AIM OF THE EXERCISE.
From the first line of the data below through the line bearing "PTBurn SDK (658, 195)", reproduce each line exactly; do not include pictures.

INPUT DATA.
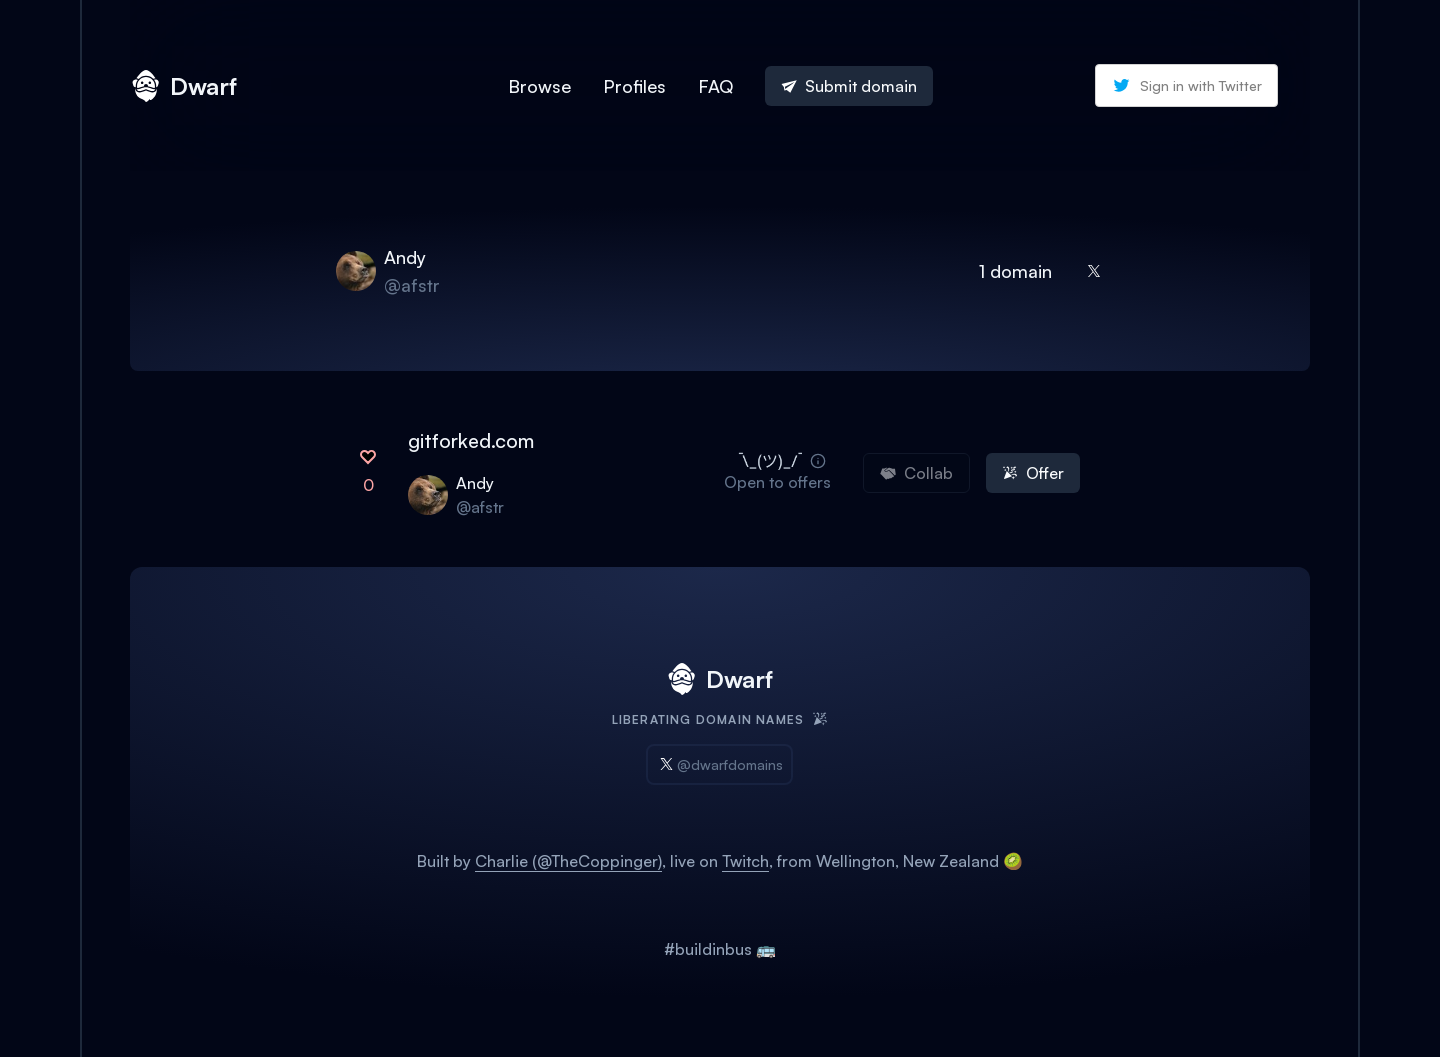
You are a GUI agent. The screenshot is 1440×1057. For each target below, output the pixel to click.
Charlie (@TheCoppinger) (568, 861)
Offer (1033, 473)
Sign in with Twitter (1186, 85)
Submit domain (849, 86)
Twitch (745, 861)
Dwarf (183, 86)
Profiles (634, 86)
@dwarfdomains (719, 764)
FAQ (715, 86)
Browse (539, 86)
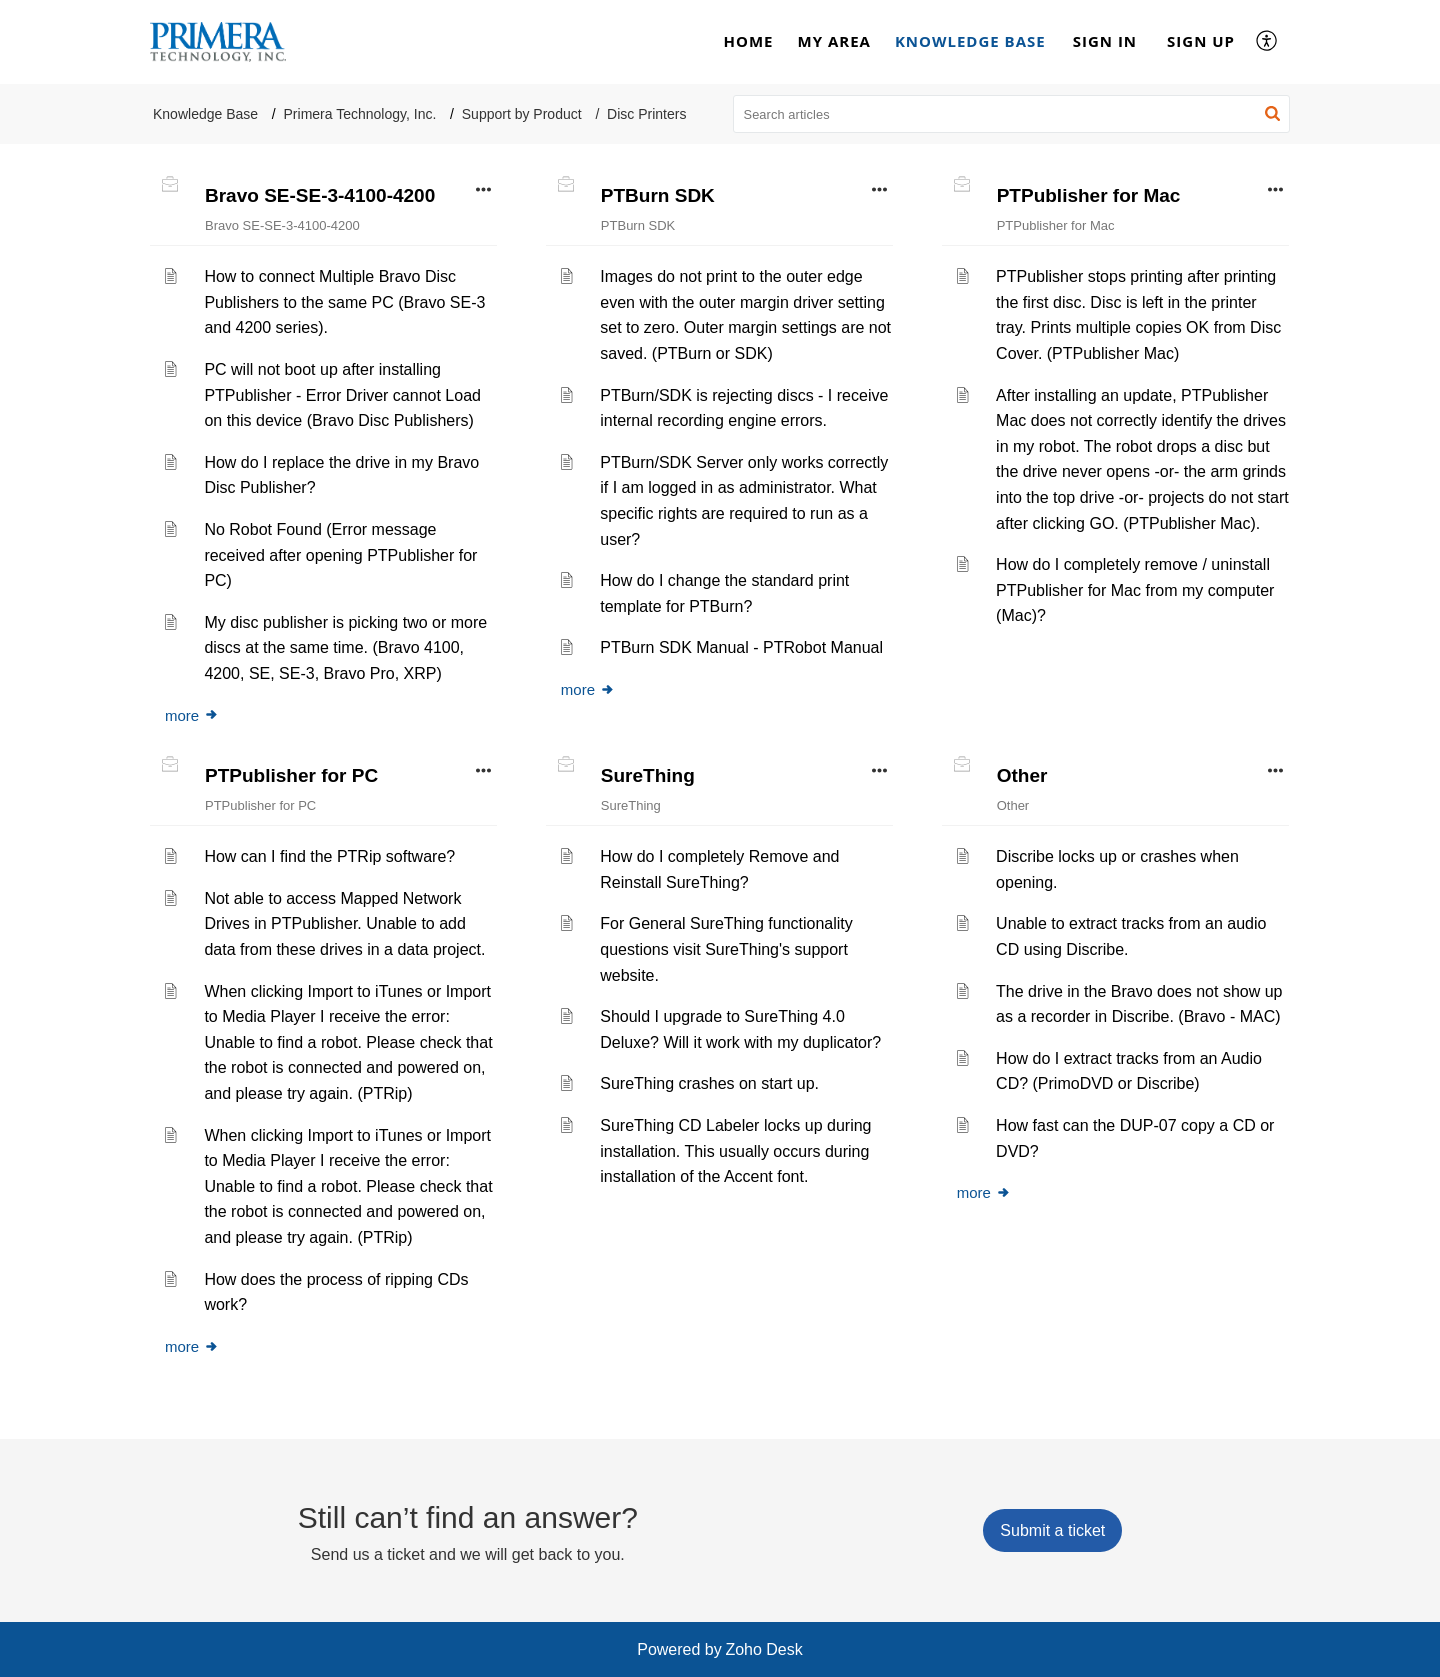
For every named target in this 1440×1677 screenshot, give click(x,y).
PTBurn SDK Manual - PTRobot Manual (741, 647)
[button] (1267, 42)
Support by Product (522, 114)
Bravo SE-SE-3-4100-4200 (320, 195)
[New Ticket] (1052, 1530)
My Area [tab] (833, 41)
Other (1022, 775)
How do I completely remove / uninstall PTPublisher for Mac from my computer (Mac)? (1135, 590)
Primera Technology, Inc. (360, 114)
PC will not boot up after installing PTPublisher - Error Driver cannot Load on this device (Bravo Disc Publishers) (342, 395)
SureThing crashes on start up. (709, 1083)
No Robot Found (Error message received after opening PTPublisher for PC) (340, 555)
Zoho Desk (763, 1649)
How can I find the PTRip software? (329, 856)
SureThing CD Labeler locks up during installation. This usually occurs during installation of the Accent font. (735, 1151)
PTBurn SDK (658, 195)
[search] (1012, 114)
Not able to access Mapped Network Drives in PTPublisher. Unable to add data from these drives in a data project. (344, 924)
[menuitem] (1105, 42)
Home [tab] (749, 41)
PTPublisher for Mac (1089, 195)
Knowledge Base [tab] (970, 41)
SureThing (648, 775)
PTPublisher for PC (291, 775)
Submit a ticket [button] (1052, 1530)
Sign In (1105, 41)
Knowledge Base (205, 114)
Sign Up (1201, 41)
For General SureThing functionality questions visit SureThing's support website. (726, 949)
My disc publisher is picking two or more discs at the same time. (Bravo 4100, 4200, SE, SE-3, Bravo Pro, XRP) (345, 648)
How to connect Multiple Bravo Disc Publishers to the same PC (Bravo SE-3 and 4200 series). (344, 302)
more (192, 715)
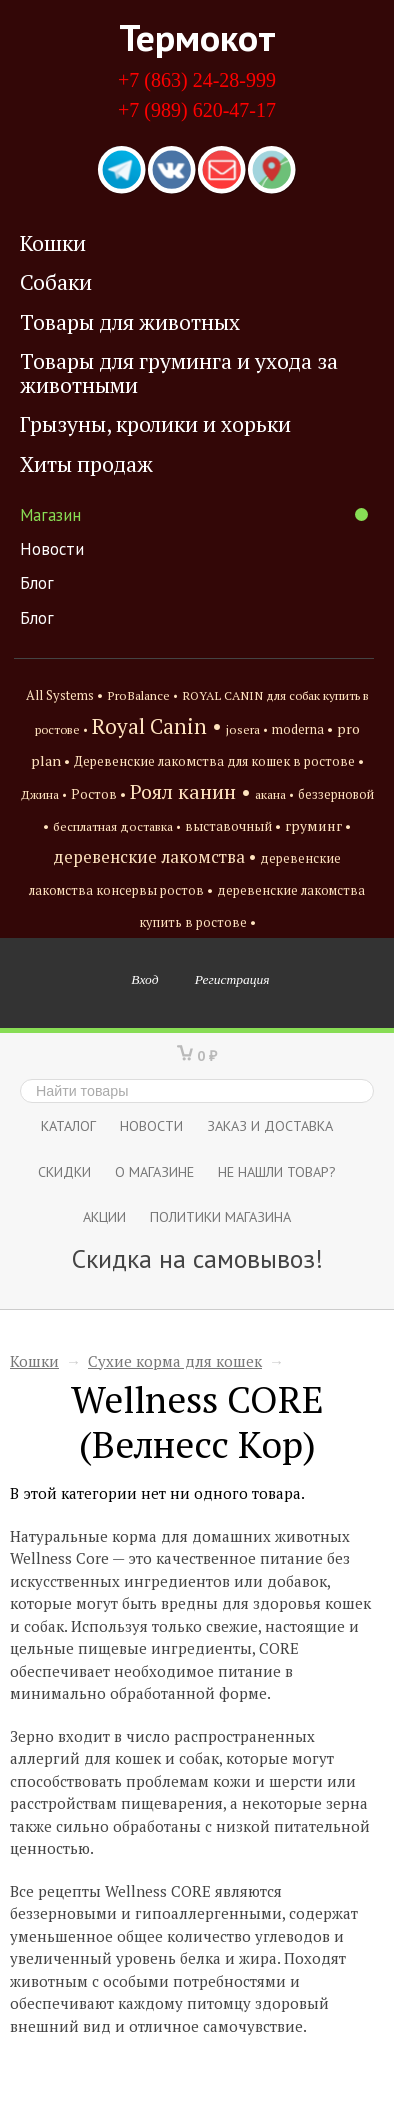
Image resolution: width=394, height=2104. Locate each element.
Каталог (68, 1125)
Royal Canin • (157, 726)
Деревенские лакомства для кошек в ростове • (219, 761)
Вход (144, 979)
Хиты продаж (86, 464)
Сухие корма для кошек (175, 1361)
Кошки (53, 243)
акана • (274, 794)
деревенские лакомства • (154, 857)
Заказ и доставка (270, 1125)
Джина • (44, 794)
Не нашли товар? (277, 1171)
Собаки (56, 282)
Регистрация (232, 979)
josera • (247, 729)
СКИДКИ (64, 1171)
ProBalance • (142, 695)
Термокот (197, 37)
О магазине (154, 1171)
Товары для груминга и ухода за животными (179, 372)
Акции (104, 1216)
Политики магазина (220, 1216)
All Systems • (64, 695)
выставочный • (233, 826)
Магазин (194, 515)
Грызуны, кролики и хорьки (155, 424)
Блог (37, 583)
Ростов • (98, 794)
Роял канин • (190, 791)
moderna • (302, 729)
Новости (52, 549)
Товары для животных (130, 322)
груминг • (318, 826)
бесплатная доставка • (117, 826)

EXERCISE RESULT.
You are a GUI agent. The screenshot is 1440×1057. For each target below, output the pixel to click.
Charlie (@TheCoppinger) (568, 861)
Offer (1033, 473)
Sign in with Twitter (1186, 85)
Submit domain (849, 86)
Twitch (745, 861)
Dwarf (183, 86)
Profiles (634, 86)
@dwarfdomains (719, 764)
FAQ (715, 86)
Browse (539, 86)
For every named target in this 1440×1677 screenshot, give click(x,y).
PTBurn SDK Manual - PTRobot Manual (741, 647)
[button] (1267, 42)
Support by Product (522, 114)
Bravo SE-SE-3-4100-4200 (320, 195)
[New Ticket] (1052, 1530)
My Area [tab] (833, 41)
Other (1022, 775)
How do I completely remove / uninstall PTPublisher for Mac from my computer (Mac)? (1135, 590)
Primera Technology, Inc. (360, 114)
PC will not boot up after installing PTPublisher - Error Driver cannot Load on this device (Bravo Disc Publishers) (342, 395)
SureThing crashes on start up. (709, 1083)
No Robot Found (Error message received after opening PTPublisher for PC) (340, 555)
Zoho Desk (763, 1649)
How can I find the PTRip software? (329, 856)
SureThing CD Labeler locks up during installation. This usually occurs during installation of the Accent font. (735, 1151)
PTBurn SDK (658, 195)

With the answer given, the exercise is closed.